Your assignment:
Every entry should come back exactly as written, minus the pictures.

Provided material:
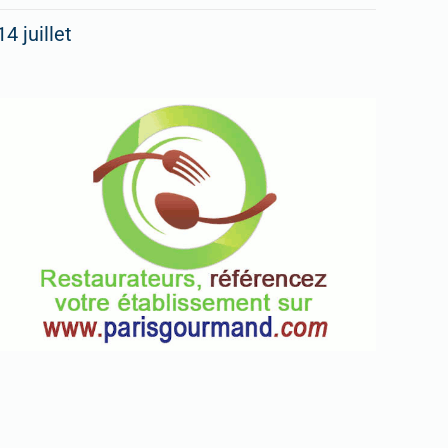
14 juillet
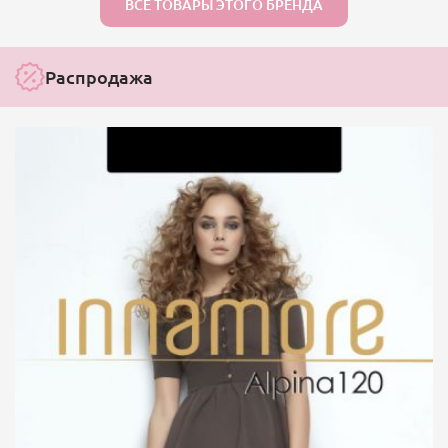
ВСЕ ТОВАРЫ ЭТОГО БРЕНДА
Распродажа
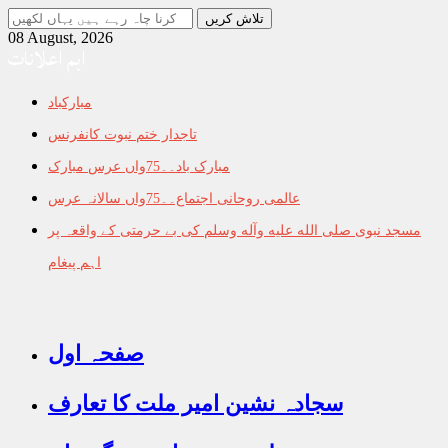
جو
تلاش
08 August, 2026
اہم اعلانات
کرنا
چاہ
رہے
مبارکباد
ہیں
یہاں
تاجدار ختم نبوت کانفرنس
لکھیں
مبارک باد۔۔75واں عرس مبارک
عالمی روحانی اجتماع۔۔75واں سالانہ عرس
مسجد نبوی صلى الله عليه وآله وسلم کی بے حرمتی کے واقعہ پر
اہم پیغام
صفحہ اول
سجادہ نشین امیر ملت کا تعارف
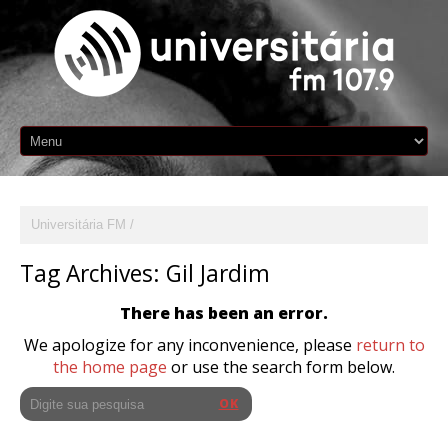
Universitária FM
Tag Archives:
Gil Jardim
There has been an error.
We apologize for any inconvenience, please
return to
the home page
or use the search form below.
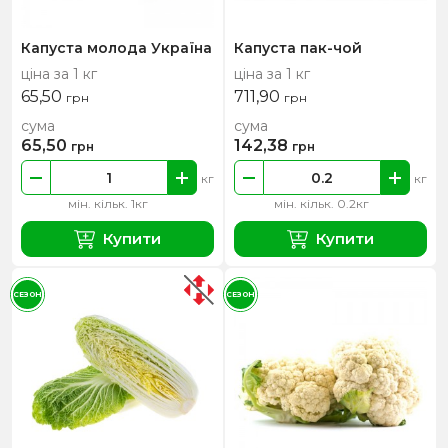
Капуста молода Україна
Капуста пак-чой
ціна за 1 кг
ціна за 1 кг
65,50
711,90
грн
грн
сума
сума
65,50
142,38
грн
грн
кг
кг
мін. кільк. 1кг
мін. кільк. 0.2кг
Купити
Купити
СЕЗОН
СЕЗОН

Answer to this problem:
14 juillet
ВСЕ ТОВАРЫ ЭТОГО БРЕНДА
Распродажа
جو
تلاش
08 August, 2026
اہم اعلانات
کرنا
چاہ
رہے
مبارکباد
ہیں
یہاں
تاجدار ختم نبوت کانفرنس
لکھیں
مبارک باد۔۔75واں عرس مبارک
عالمی روحانی اجتماع۔۔75واں سالانہ عرس
مسجد نبوی صلى الله عليه وآله وسلم کی بے حرمتی کے واقعہ پر
اہم پیغام
صفحہ اول
سجادہ نشین امیر ملت کا تعارف
Universitária FM
Tag Archives:
Gil Jardim
There has been an error.
We apologize for any inconvenience, please
return to
the home page
or use the search form below.
Капуста молода Україна
Капуста пак-чой
ціна за 1 кг
ціна за 1 кг
65,50
711,90
грн
грн
сума
сума
65,50
142,38
грн
грн
кг
кг
мін. кільк. 1кг
мін. кільк. 0.2кг
Купити
Купити
СЕЗОН
СЕЗОН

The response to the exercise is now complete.